When the Associated Press finally called the Arizona Republican gubernatorial primary for Kari Lake on August 4, it became official: In four major multi-candidate GOP primaries held on August 2, candidates who firmly denied the legitimacy of the 2020 elections won. All four of them, unsurprisingly, were endorsed by Donald Trump: Lake, plus Senate candidate Blake Masters, secretary of state candidate Mark Finchem, and attorney-general candidate Abraham Hamadeh.
This is pretty stunning. In Nebraska, gubernatorial candidate Charles Herbster, a Trump endorsee who attended the January 6 “Stop the Steal” rally in Washington, lost. In Georgia, two election deniers challenging the incumbent Republican governor and secretary of state who together certified Biden’s win in the state got their butts handed to them. Election denier Doug Mastriano did win the Pennsylvania GOP gubernatorial primary, but he had an assist from Democrats, who regarded him as easy general-election prey.

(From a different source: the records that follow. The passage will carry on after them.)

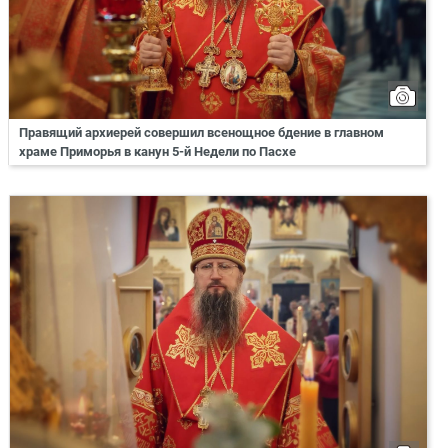
Правящий архиерей совершил всенощное бдение в главном
храме Приморья в канун 5-й Недели по Пасхе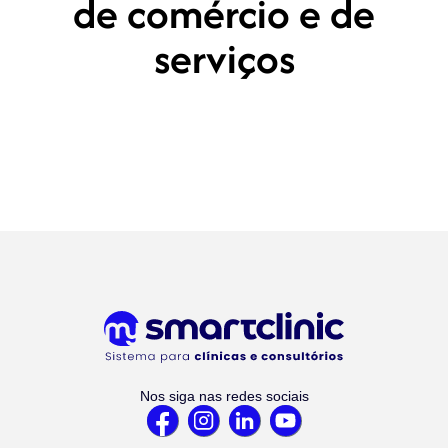
de comércio e de
serviços
Nos siga nas redes sociais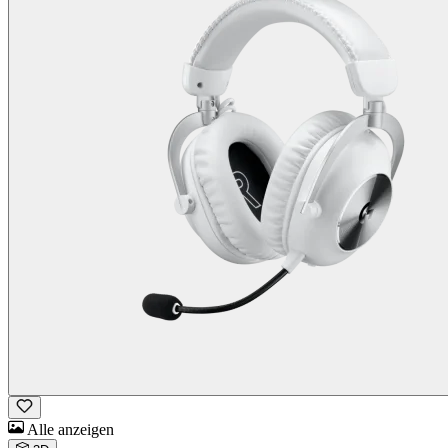
Alle anzeigen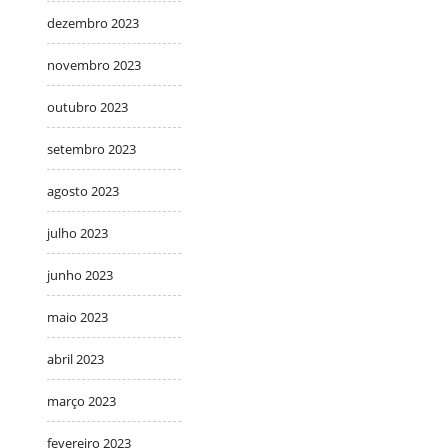
dezembro 2023
novembro 2023
outubro 2023
setembro 2023
agosto 2023
julho 2023
junho 2023
maio 2023
abril 2023
março 2023
fevereiro 2023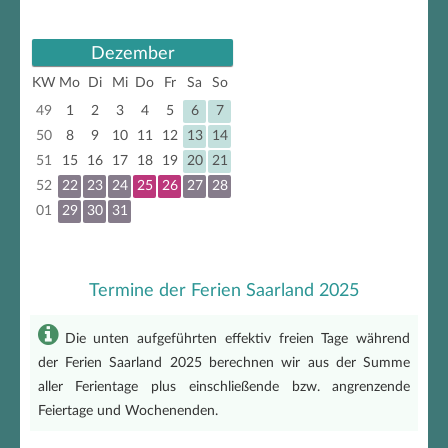
Dezember
KW
Mo
Di
Mi
Do
Fr
Sa
So
49
1
2
3
4
5
6
7
50
8
9
10
11
12
13
14
51
15
16
17
18
19
20
21
52
22
23
24
25
26
27
28
01
29
30
31
Termine der Ferien Saarland 2025
Die unten aufgeführten effektiv freien Tage während
der Ferien Saarland 2025 berechnen wir aus der Summe
aller Ferientage plus einschließende bzw. angrenzende
Feiertage und Wochenenden.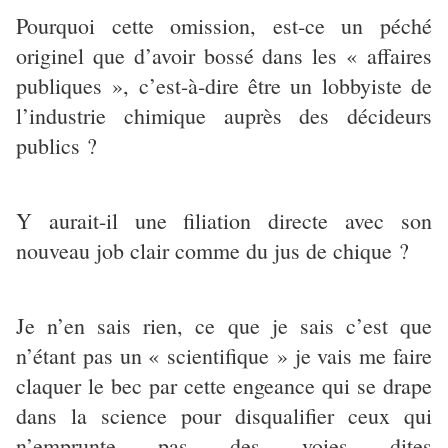
Pourquoi cette omission, est-ce un péché
originel que d’avoir bossé dans les « affaires
publiques », c’est-à-dire être un lobbyiste de
l’industrie chimique auprès des décideurs
publics ?
Y aurait-il une filiation directe avec son
nouveau job clair comme du jus de chique ?
Je n’en sais rien, ce que je sais c’est que
n’étant pas un « scientifique » je vais me faire
claquer le bec par cette engeance qui se drape
dans la science pour disqualifier ceux qui
n’emprunte pas des voies dites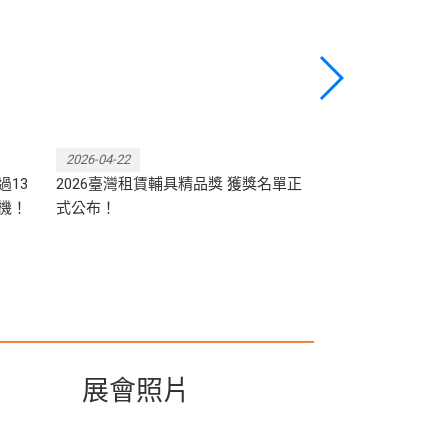
獲獎名單正式出爐!!
具長照展開展
揭曉、亞洲銀髮
開打，1...
2026-04-22
2026-05-14
過13
2026臺灣租賃輔具精品獎 獲獎名單正
【大會新聞稿】
商機！
式公布！
5/14-17 南港一
展會照片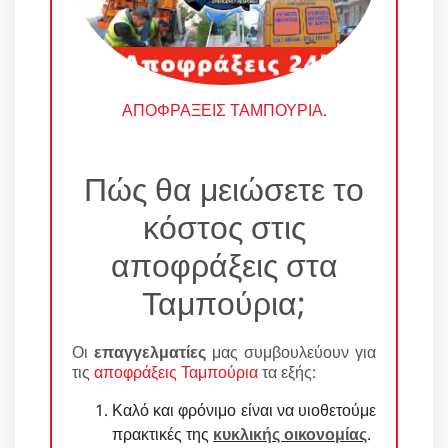
ΑΠΟΦΡΑΞΕΙΣ ΤΑΜΠΟΥΡΙΑ
.
Πώς θα μειώσετε το
κόστος στις
αποφράξεις στα
Ταμπούρια;
Οι
επαγγελματίες
μας συμβουλεύουν για
τις
αποφράξεις Ταμπούρια
τα εξής:
Καλό και φρόνιμο είναι να υιοθετούμε
πρακτικές της
κυκλικής οικονομίας
.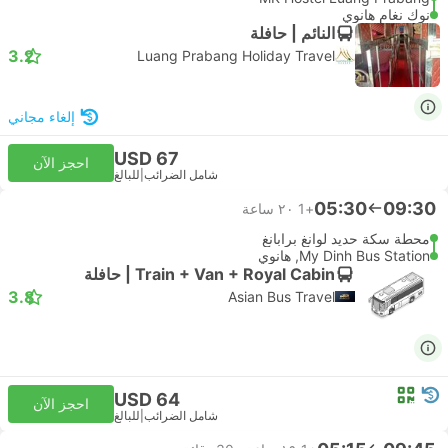
نوك نغام هانوي
النائم | حافلة
3.2
Luang Prabang Holiday Travel
إلغاء مجاني
USD 67
احجز الآن
شامل الضرائب
|
للبالغ
05:30
09:30
+1
٢٠ ساعة
محطة سكة حديد لوانغ برابانغ
My Dinh Bus Station, هانوي
Train + Van + Royal Cabin | حافلة
3.8
Asian Bus Travel
USD 64
احجز الآن
شامل الضرائب
|
للبالغ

Maybe it’s a western thing. Before Arizona, the high tide of electoral success for election deniers occurred in Nevada: the GOP nominees for U.S. Senate (Adam Laxalt) and secretary of state (Jim Marchant) have all questioned the legitimacy of Joe Biden’s win. But Nevada GOP gubernatorial candidate (and Trump endorsee) Joe Lombardo would only say he’s worried that universal voting by mail (adopted by Nevada in 2020) encouraged fraud.
You won’t hear that kind of RINO equivocation from the Big Four nominees in Arizona. Here’s Senate nominee Masters:
Gubernatorial nominee Lake made the stolen-election lie a litmus test differentiator against chief Republican rival Karrin Taylor Robson:
AG nominee Hamadeh, who is just six years out of law school and has to rely on Trump’s endorsement as his main credential, has “embraced Trump’s ‘Big Lie’ that the 2020 election was stolen and cited fully debunked lies about widespread voter fraud to argue that Biden did not win Arizona in the 2020 election,” according to Arizona-based Copper Courier.
But Finchem really takes the cake. He’s a longtime member of the Oathkeepers, the violent right-wing group that, along with the Proud Boys, helped organize the January 6 attack on the U.S. Capitol (Finchem was there but says he didn’t enter the Capitol). As a state legislator, he introduced legislation seeking to decertify the 2020 elections in three Arizona counties carried by Joe Biden. And he’s a charter member — along with Nevada’s Marchant and Pennsylvania’s Mastriano (who if elected governor would supervise his state’s elections) — of the America First Secretary of State Coalition, a group formed to help avenge Trump’s 2020 loss by aggressive voter-suppression efforts.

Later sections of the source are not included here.